Taming the E-Commerce Fulfillment Beast

(This article was originally written by Jesse Kaufman for Multichannel Merchant).

When it comes to fulfillment, every ecommerce merchant can relate to the lion tamer’s challenge.

Just as he or she must teach huge, hot-tempered animals to respond to commands without becoming their lunch, so must the ecommerce merchant get customers’ goods delivered on time and intact — all while preventing costs from skyrocketing. Needless to say, ecommerce sellers have a fine line to walk to reach top-notch fulfillment.

Jumping Through Endless Fulfillment Hoops

With all the competing factors at play, fulfillment is a tricky environment that requires skill, lightning-fast pivots and a cool head. From balancing postage and packaging costs without hiking up the customers’ price to aggregating tons of orders across different sales channels into one concise fulfillment platform, these endless obstacles can be tough to navigate.

And don’t forget the returns process, which can take an immediate bite out of your bottom line, then come back to further haunt you in the form of extra administrative costs. If your inventory isn’t sorted and catalogued correctly when those returns come back to the warehouse, you’re revisited with the pain of the bite a second time.

On top of these basic ecommerce quandaries sits heightened customer demands and expectations. Consumers want shorter processing windows; as time competes with money, this reality becomes another profit muncher.

“Ouch! The Corporate Sting of Fulfillment Challenges

By now, you know fulfillment challenges aren’t just a pain — they can truly compromise your business. 

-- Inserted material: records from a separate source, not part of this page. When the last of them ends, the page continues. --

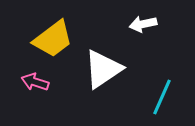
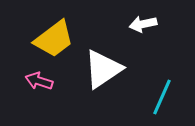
yellow trapezoid: moved 1 px right
pink arrow: moved 4 px right, 1 px up
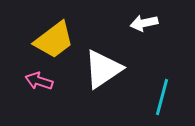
white arrow: moved 1 px right, 1 px up
yellow trapezoid: moved 1 px down
cyan line: rotated 9 degrees counterclockwise
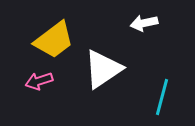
pink arrow: rotated 36 degrees counterclockwise
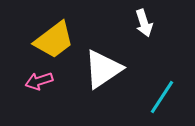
white arrow: rotated 96 degrees counterclockwise
cyan line: rotated 18 degrees clockwise
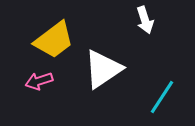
white arrow: moved 1 px right, 3 px up
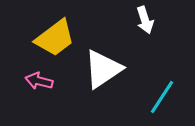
yellow trapezoid: moved 1 px right, 2 px up
pink arrow: rotated 32 degrees clockwise
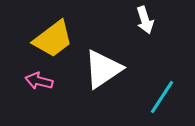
yellow trapezoid: moved 2 px left, 1 px down
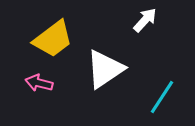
white arrow: rotated 120 degrees counterclockwise
white triangle: moved 2 px right
pink arrow: moved 2 px down
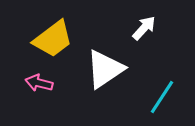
white arrow: moved 1 px left, 8 px down
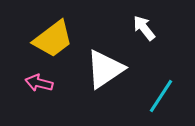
white arrow: rotated 80 degrees counterclockwise
cyan line: moved 1 px left, 1 px up
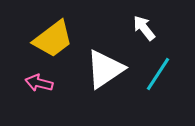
cyan line: moved 3 px left, 22 px up
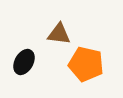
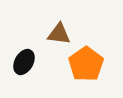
orange pentagon: rotated 24 degrees clockwise
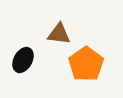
black ellipse: moved 1 px left, 2 px up
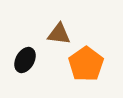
black ellipse: moved 2 px right
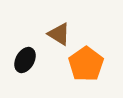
brown triangle: rotated 25 degrees clockwise
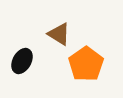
black ellipse: moved 3 px left, 1 px down
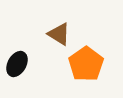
black ellipse: moved 5 px left, 3 px down
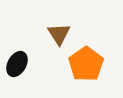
brown triangle: rotated 25 degrees clockwise
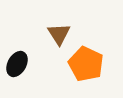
orange pentagon: rotated 12 degrees counterclockwise
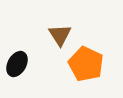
brown triangle: moved 1 px right, 1 px down
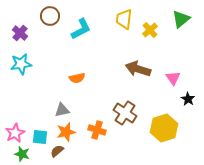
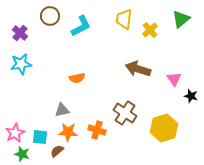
cyan L-shape: moved 3 px up
pink triangle: moved 1 px right, 1 px down
black star: moved 3 px right, 3 px up; rotated 16 degrees counterclockwise
orange star: moved 2 px right; rotated 18 degrees clockwise
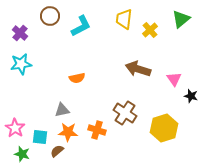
pink star: moved 5 px up; rotated 12 degrees counterclockwise
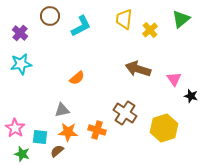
orange semicircle: rotated 28 degrees counterclockwise
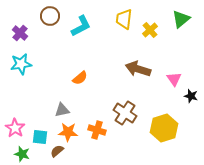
orange semicircle: moved 3 px right
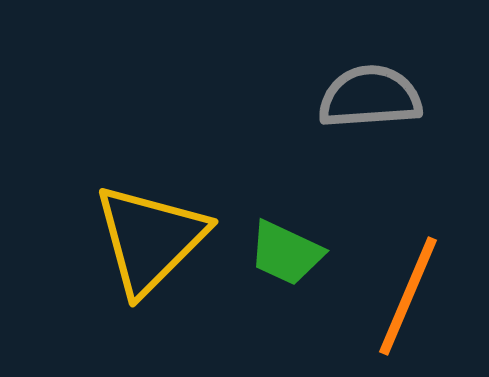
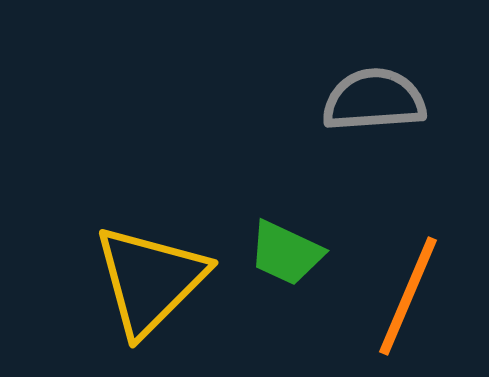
gray semicircle: moved 4 px right, 3 px down
yellow triangle: moved 41 px down
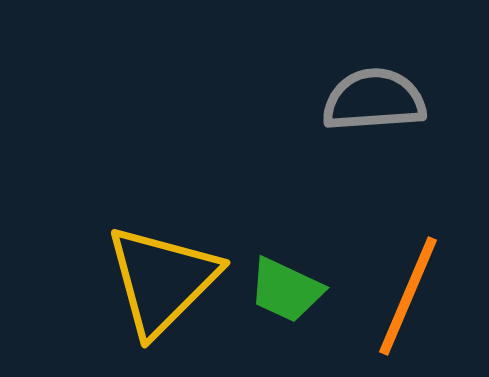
green trapezoid: moved 37 px down
yellow triangle: moved 12 px right
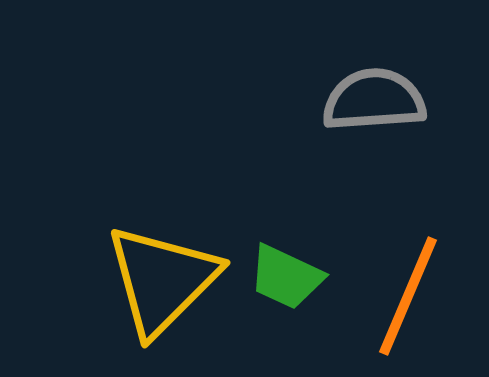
green trapezoid: moved 13 px up
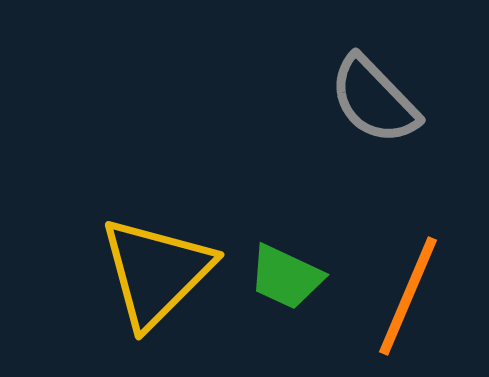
gray semicircle: rotated 130 degrees counterclockwise
yellow triangle: moved 6 px left, 8 px up
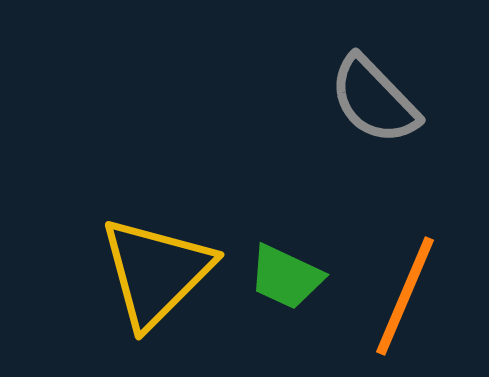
orange line: moved 3 px left
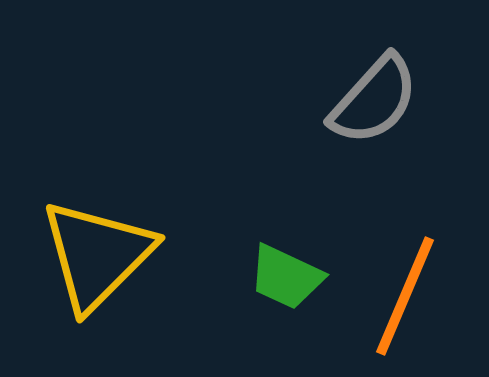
gray semicircle: rotated 94 degrees counterclockwise
yellow triangle: moved 59 px left, 17 px up
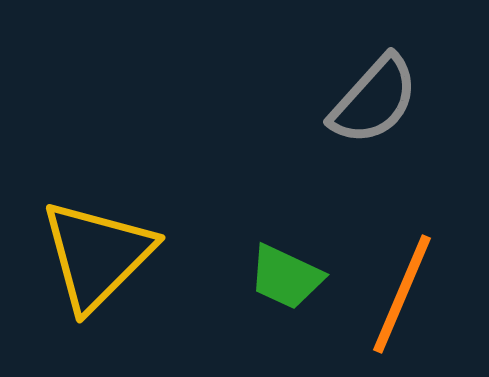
orange line: moved 3 px left, 2 px up
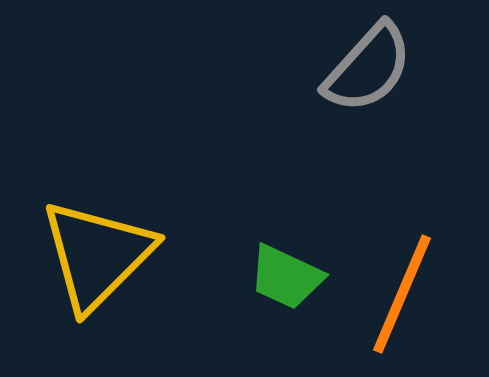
gray semicircle: moved 6 px left, 32 px up
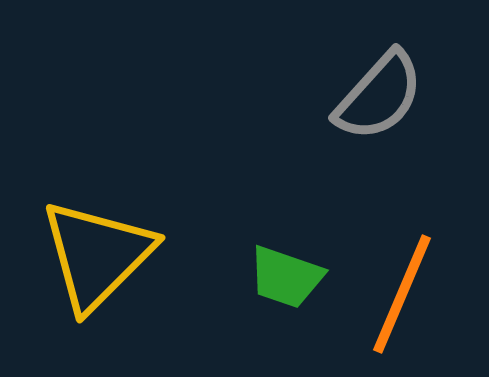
gray semicircle: moved 11 px right, 28 px down
green trapezoid: rotated 6 degrees counterclockwise
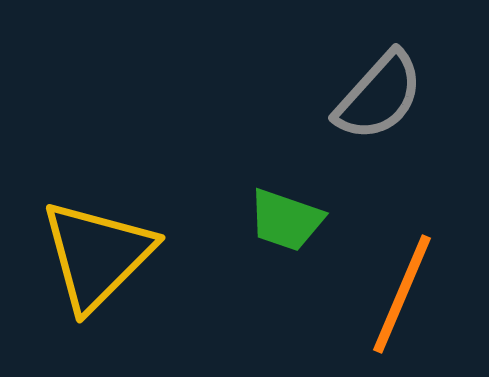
green trapezoid: moved 57 px up
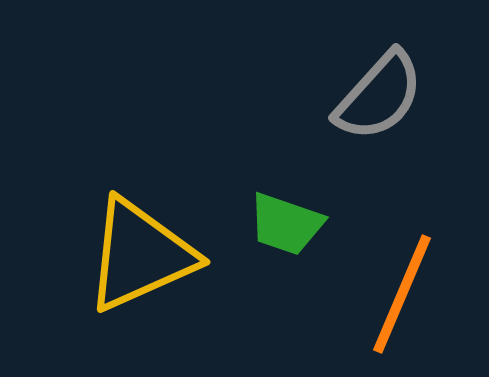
green trapezoid: moved 4 px down
yellow triangle: moved 43 px right; rotated 21 degrees clockwise
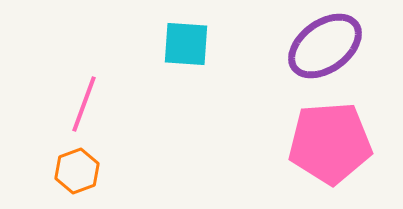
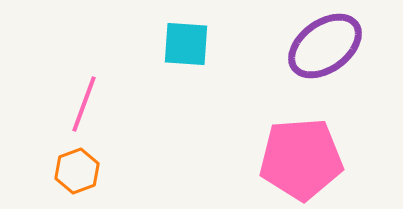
pink pentagon: moved 29 px left, 16 px down
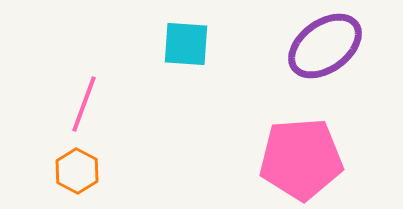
orange hexagon: rotated 12 degrees counterclockwise
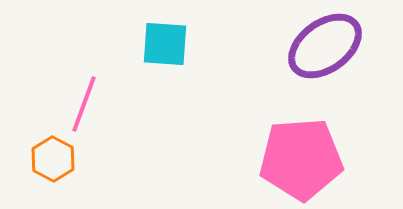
cyan square: moved 21 px left
orange hexagon: moved 24 px left, 12 px up
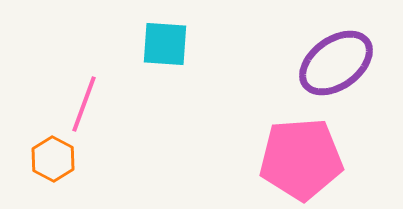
purple ellipse: moved 11 px right, 17 px down
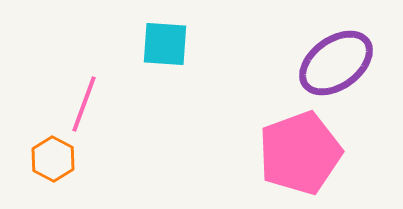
pink pentagon: moved 1 px left, 6 px up; rotated 16 degrees counterclockwise
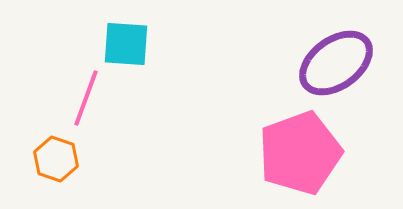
cyan square: moved 39 px left
pink line: moved 2 px right, 6 px up
orange hexagon: moved 3 px right; rotated 9 degrees counterclockwise
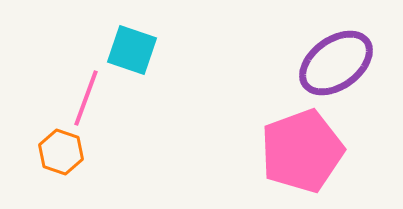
cyan square: moved 6 px right, 6 px down; rotated 15 degrees clockwise
pink pentagon: moved 2 px right, 2 px up
orange hexagon: moved 5 px right, 7 px up
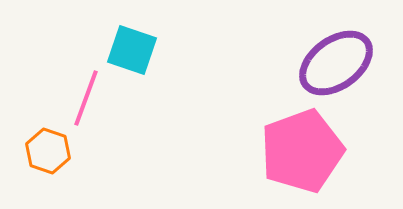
orange hexagon: moved 13 px left, 1 px up
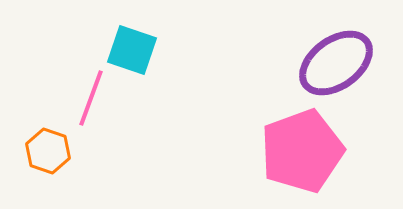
pink line: moved 5 px right
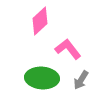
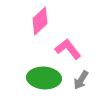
green ellipse: moved 2 px right
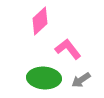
gray arrow: rotated 24 degrees clockwise
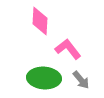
pink diamond: rotated 44 degrees counterclockwise
gray arrow: rotated 96 degrees counterclockwise
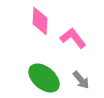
pink L-shape: moved 5 px right, 11 px up
green ellipse: rotated 36 degrees clockwise
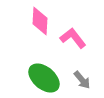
gray arrow: moved 1 px right
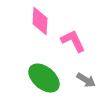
pink L-shape: moved 3 px down; rotated 12 degrees clockwise
gray arrow: moved 4 px right; rotated 18 degrees counterclockwise
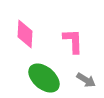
pink diamond: moved 15 px left, 13 px down
pink L-shape: rotated 24 degrees clockwise
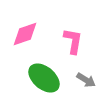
pink diamond: rotated 68 degrees clockwise
pink L-shape: rotated 12 degrees clockwise
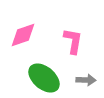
pink diamond: moved 2 px left, 1 px down
gray arrow: rotated 30 degrees counterclockwise
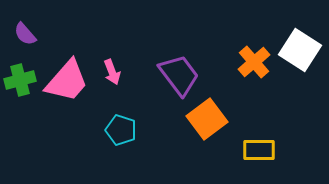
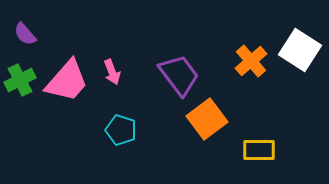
orange cross: moved 3 px left, 1 px up
green cross: rotated 12 degrees counterclockwise
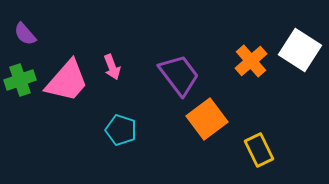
pink arrow: moved 5 px up
green cross: rotated 8 degrees clockwise
yellow rectangle: rotated 64 degrees clockwise
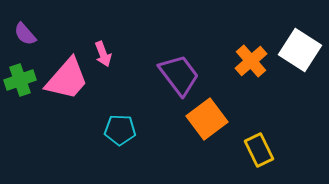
pink arrow: moved 9 px left, 13 px up
pink trapezoid: moved 2 px up
cyan pentagon: moved 1 px left; rotated 16 degrees counterclockwise
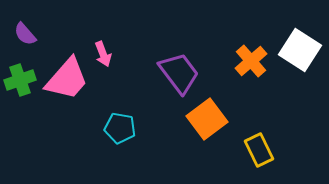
purple trapezoid: moved 2 px up
cyan pentagon: moved 2 px up; rotated 8 degrees clockwise
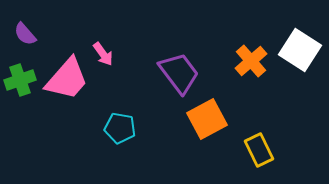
pink arrow: rotated 15 degrees counterclockwise
orange square: rotated 9 degrees clockwise
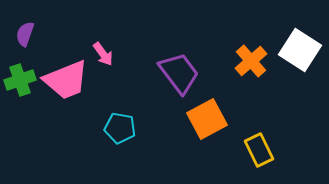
purple semicircle: rotated 60 degrees clockwise
pink trapezoid: moved 1 px left, 1 px down; rotated 27 degrees clockwise
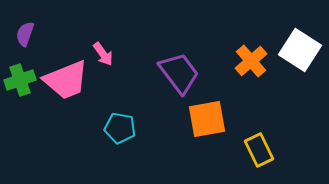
orange square: rotated 18 degrees clockwise
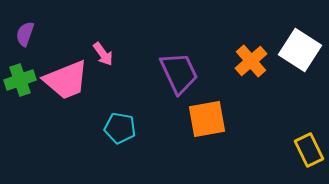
purple trapezoid: rotated 12 degrees clockwise
yellow rectangle: moved 50 px right
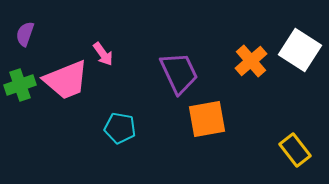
green cross: moved 5 px down
yellow rectangle: moved 14 px left; rotated 12 degrees counterclockwise
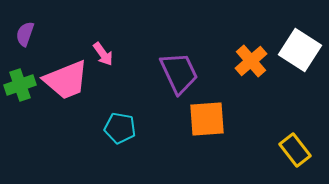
orange square: rotated 6 degrees clockwise
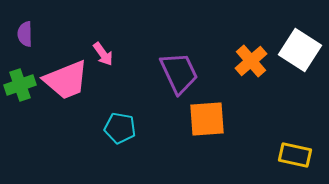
purple semicircle: rotated 20 degrees counterclockwise
yellow rectangle: moved 5 px down; rotated 40 degrees counterclockwise
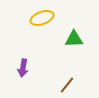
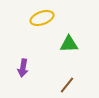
green triangle: moved 5 px left, 5 px down
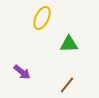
yellow ellipse: rotated 45 degrees counterclockwise
purple arrow: moved 1 px left, 4 px down; rotated 60 degrees counterclockwise
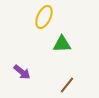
yellow ellipse: moved 2 px right, 1 px up
green triangle: moved 7 px left
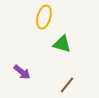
yellow ellipse: rotated 10 degrees counterclockwise
green triangle: rotated 18 degrees clockwise
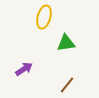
green triangle: moved 4 px right, 1 px up; rotated 24 degrees counterclockwise
purple arrow: moved 2 px right, 3 px up; rotated 72 degrees counterclockwise
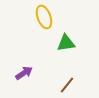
yellow ellipse: rotated 35 degrees counterclockwise
purple arrow: moved 4 px down
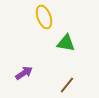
green triangle: rotated 18 degrees clockwise
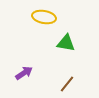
yellow ellipse: rotated 60 degrees counterclockwise
brown line: moved 1 px up
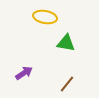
yellow ellipse: moved 1 px right
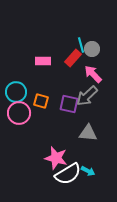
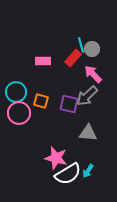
cyan arrow: rotated 96 degrees clockwise
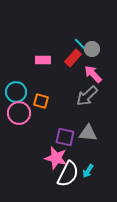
cyan line: rotated 28 degrees counterclockwise
pink rectangle: moved 1 px up
purple square: moved 4 px left, 33 px down
white semicircle: rotated 32 degrees counterclockwise
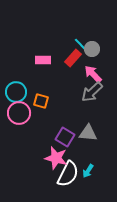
gray arrow: moved 5 px right, 4 px up
purple square: rotated 18 degrees clockwise
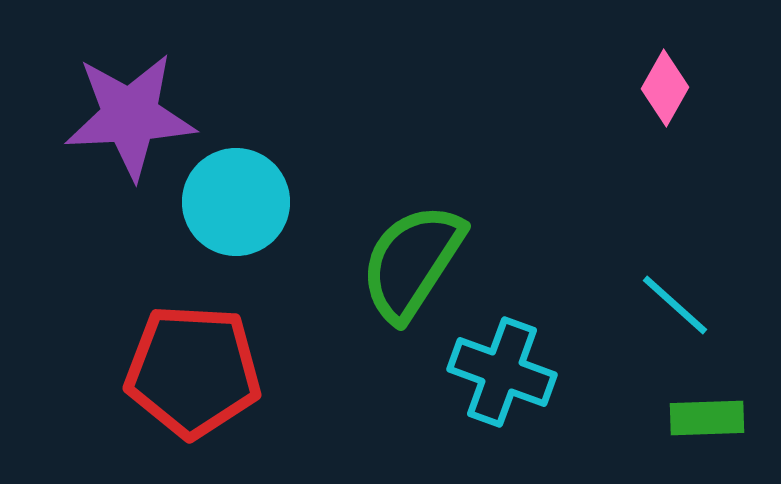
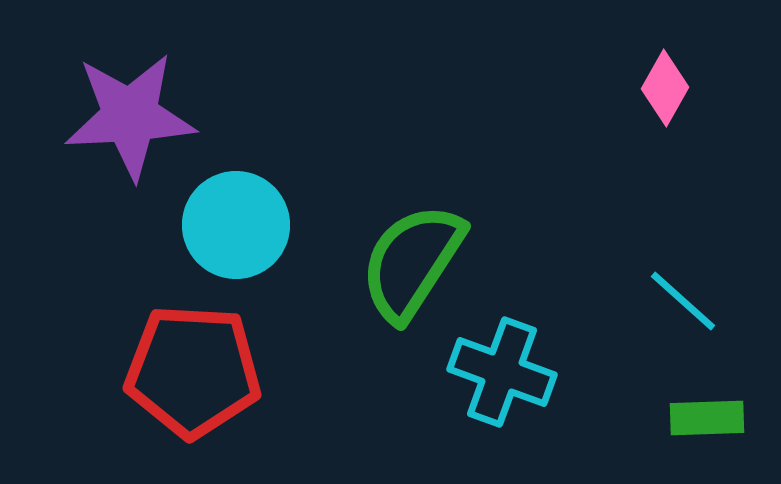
cyan circle: moved 23 px down
cyan line: moved 8 px right, 4 px up
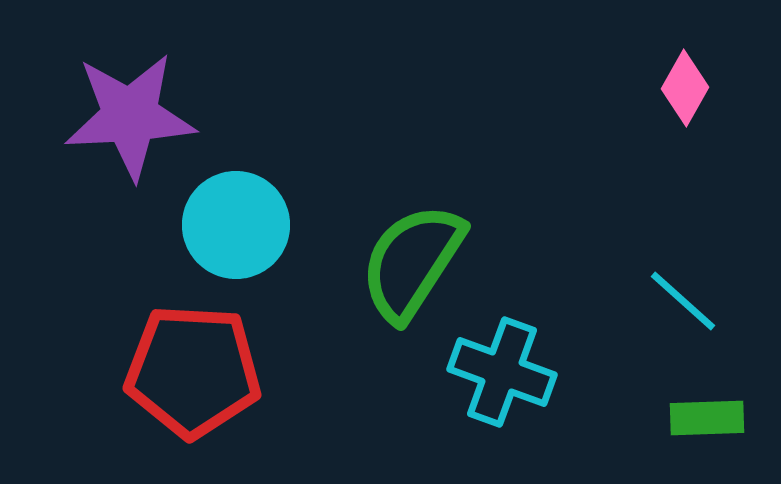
pink diamond: moved 20 px right
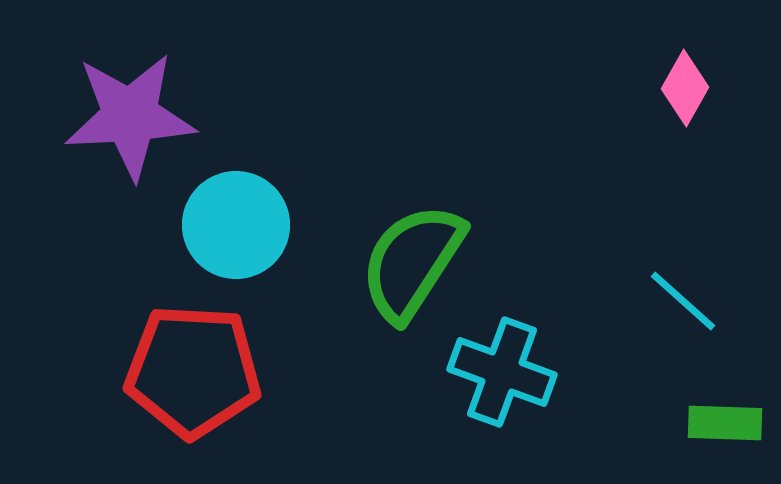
green rectangle: moved 18 px right, 5 px down; rotated 4 degrees clockwise
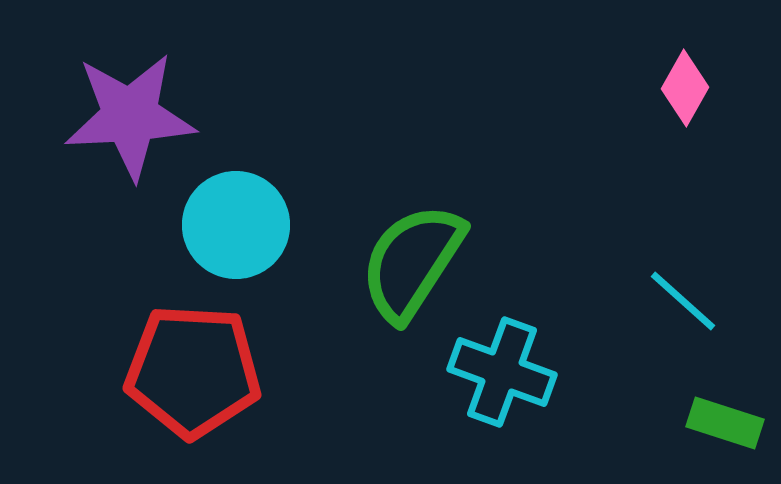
green rectangle: rotated 16 degrees clockwise
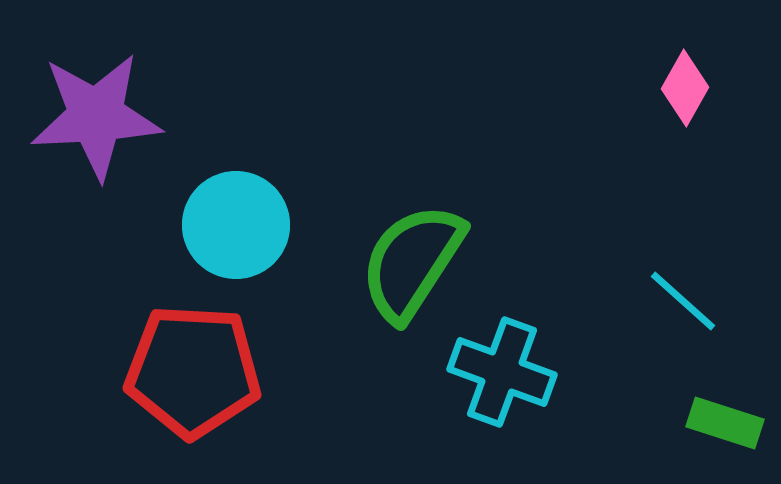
purple star: moved 34 px left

Each time you make a fulfillment misstep, your bottom line takes a hit. You spend time that should be occupied building other parts of your business, like marketing, branding and product development. And those negative customer experiences due to order delays, mis-ships, or poor communication? You can only hope they don’t go viral in reviews.

So what’s an ecommerce merchant to do? The answer can be summed up in one word: simplify. Here’s how:

Partner with the Best

Building relationships with fulfillment partners that have strong technology backgrounds should be a priority. For the best results, find one experienced with brands and products that are similar to those you sell.

A solid fulfillment partner should know what it’s doing, while providing technical know-how and transparent pricing. Be sure to ask about “hidden” fees such as account maintenance or tech costs. And make sure any large postage discounts the fulfillment partner gets are passed on in full to customers.

Have the Right Tools in Place

It’s always about the tools. If you’re not at a stage when outsourcing fulfillment makes sense, you need those tools even more. Search for platforms that will help you track your inventory, ship products at discounted rates and provide full visibility of data across all sales channels. Try to automate as much of the day-to-day work as possible, allowing you to manage fulfillment on a high level without unnecessary distractions.

It’s simple: Just Communicate

If you don’t want angry customers blowing up your social media, keep them from getting angry in the first place by making sure they know the status of their orders. For merchants selling to the U.K., for instance, U.K. law requires ecommerce retailers to keep customers in the know with written order verification. And even where that’s not the law, it’s just good business.

Customers appreciate having up-to-date order info so give them the ability to see where their orders are through online tracking systems, including any updates on changes or delays. Even if orders are later than expected, they’ll never have to guess when their package is coming or call support to find out.

Ecommerce fulfillment is absolutely a creature requiring careful handling. But like the lion tamer, ecommerce merchants can control fulfillment. Streamlining processes in house or with a trusted partner lets you focus on bigger goals without upsetting your customers or putting your business at risk.